Beta test RcppDeepState-action on GitHub hosted CRAN packages
Introduction
My mentor has assigned me an interesting task to begin working on this week: test the current RcppDeepState GitHub Action on GitHub-hosted Rcpp-based packages. Akhila, the previous RcppDeepState maintainer, had already conducted a similar task, however this was done locally rather than in the package repository. Here’s a list of all the Rcpp-based packages where RcppDeepState found issues1.

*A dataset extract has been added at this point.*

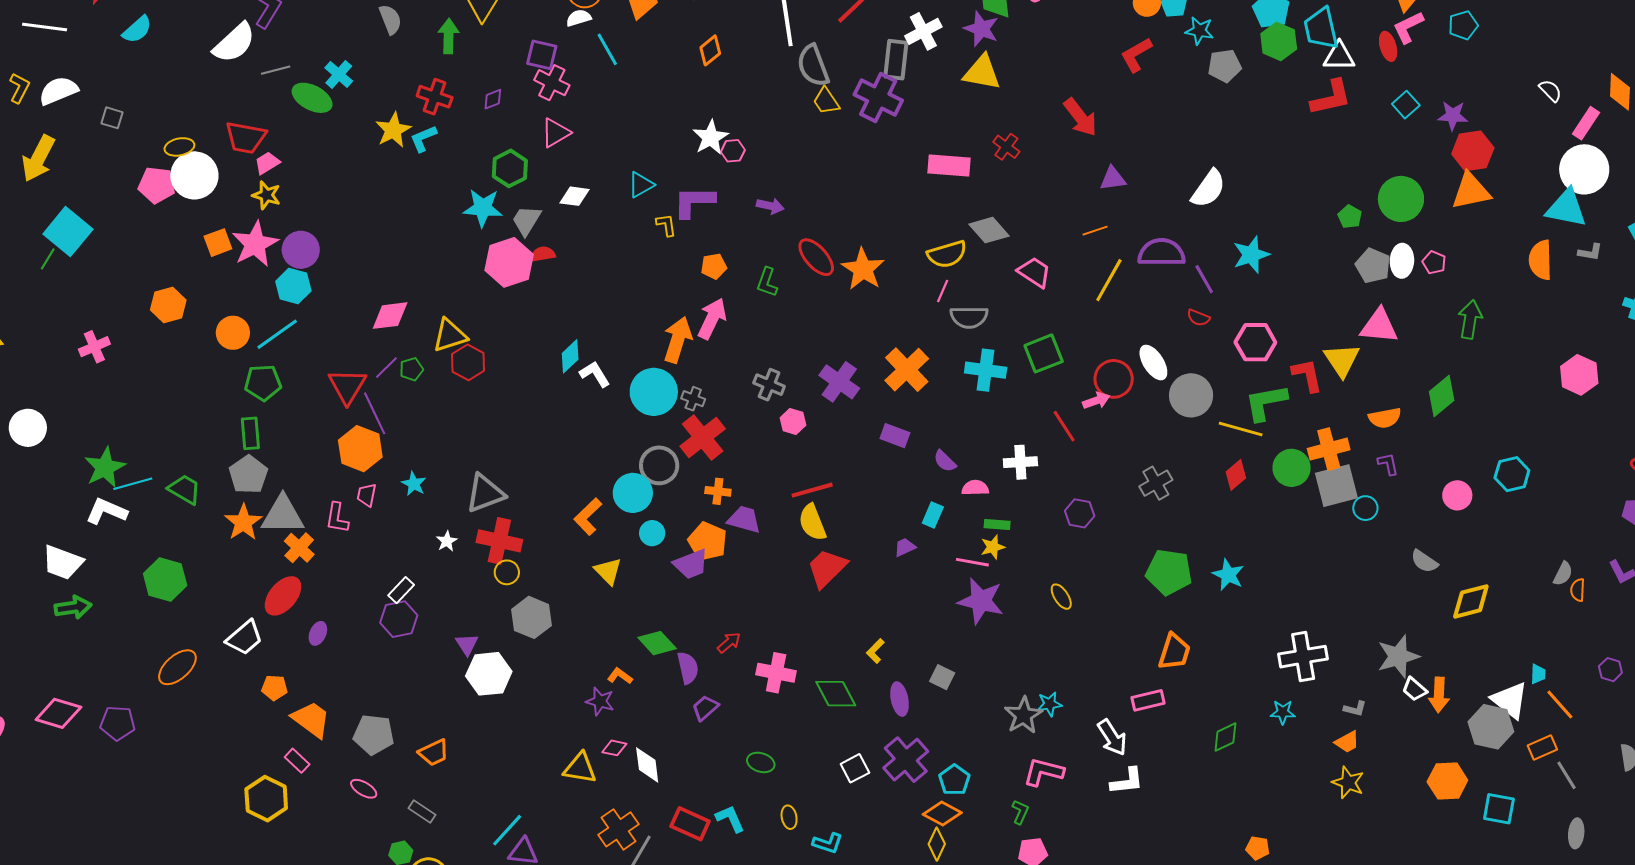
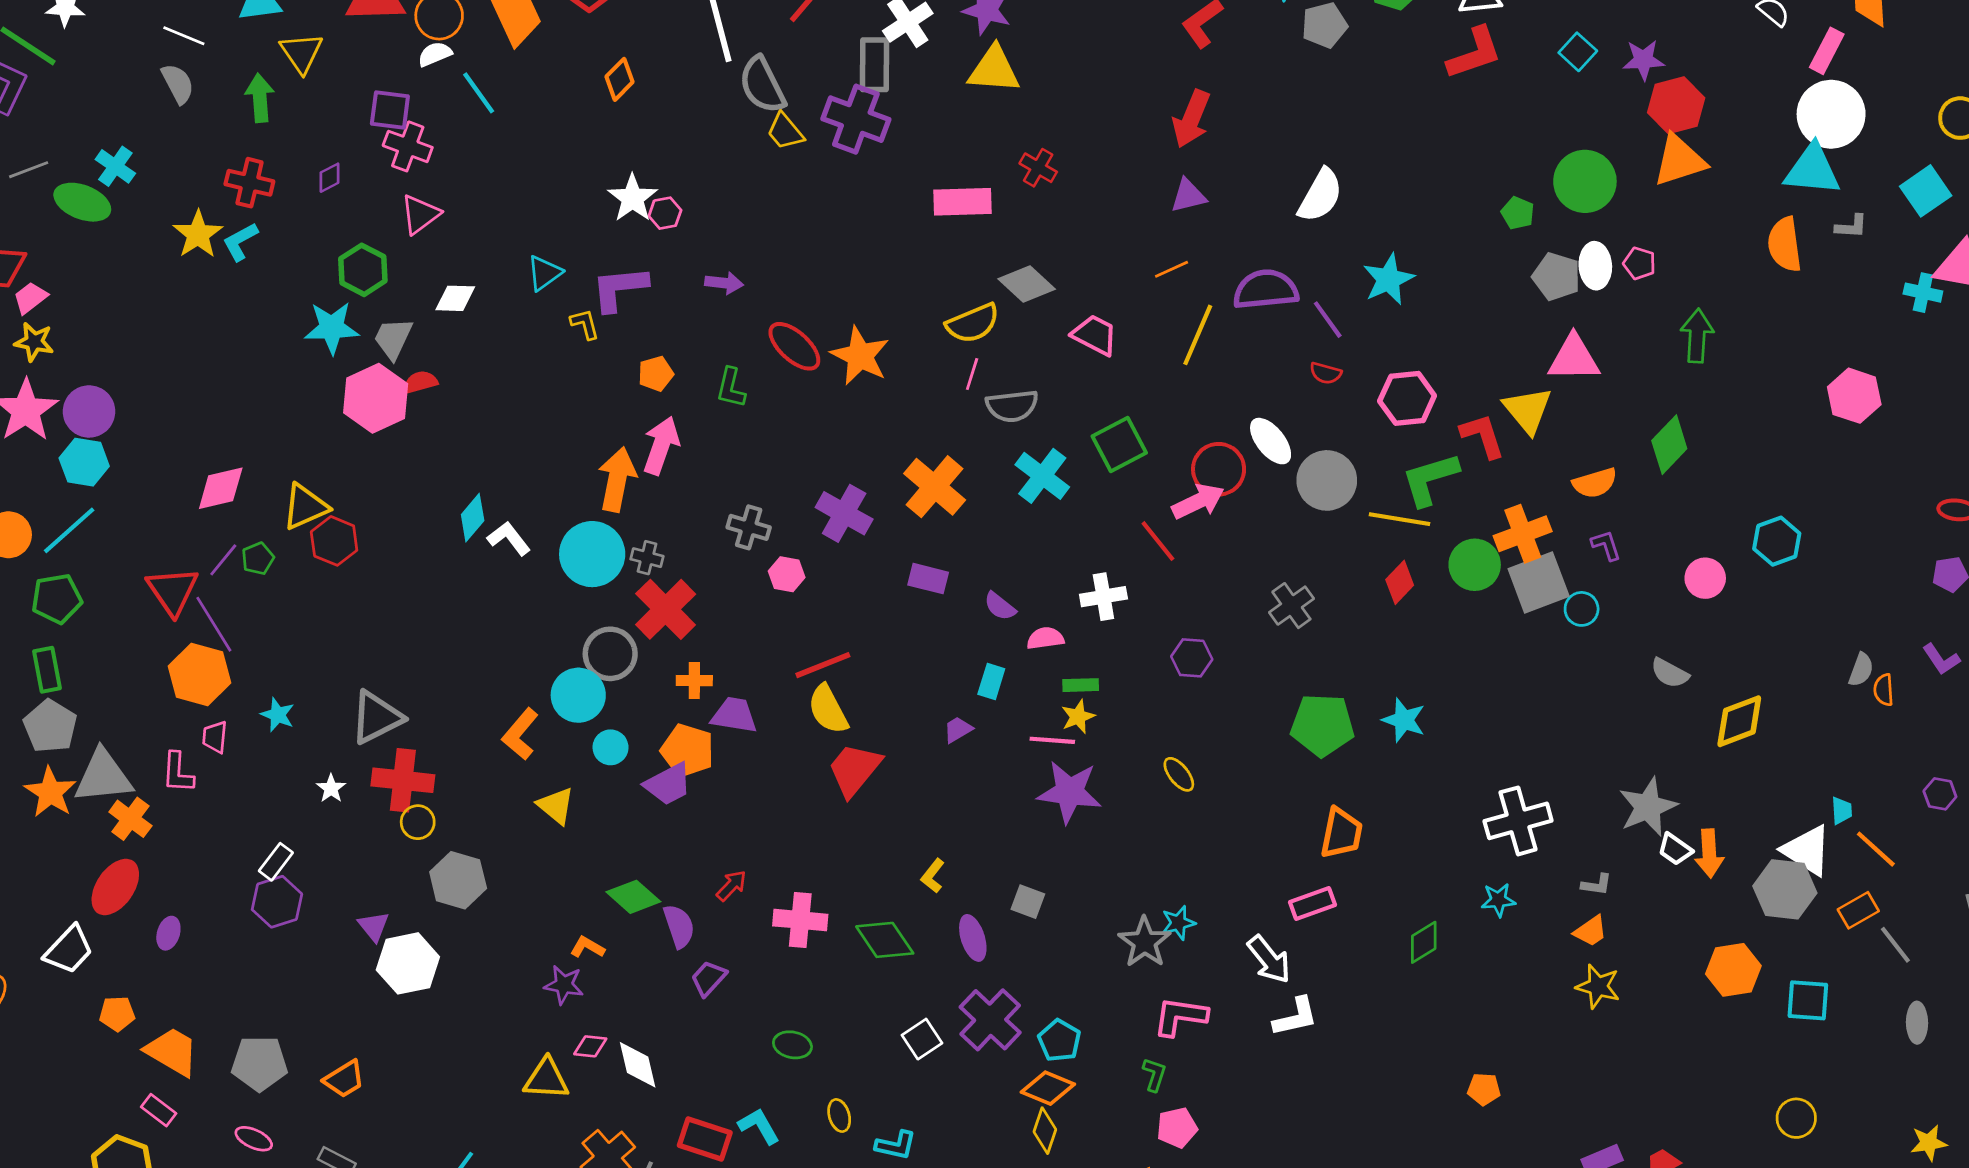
red arrow: (1080, 117) -> (1191, 119), moved, turned 66
cyan cross: (986, 370) -> (1042, 476), turned 36
pink arrow: (1096, 401) -> (1198, 501), size x1.4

Now that RcppDeepState has been integrated with GitHub action, we can test more packages stored on GitHub; all we have to do is fork the original repositories, setup the action within them, and then make a pull request so that the action returns a comment with the analysis result. The main advantages of using RcppDeepState-action inside a repository are that it allows to:
- dynamically check for issues inside packages using continuous integration;
- reduce the risk of code level bugs that can compromise the entire package;
- improve the quality of the final package by making it easier to detect subtler bugs, receiving quick feedbacks and alerts if an error is detected;
The problem
At the time of writing, CRAN lists 18493 packages, 312 of which have problems, according to Akhila’s report1. Given this list of packages, the question is whether it is feasible to determine if a package is hosted on GitHub. If so, can RcppDeepState be run on this repository?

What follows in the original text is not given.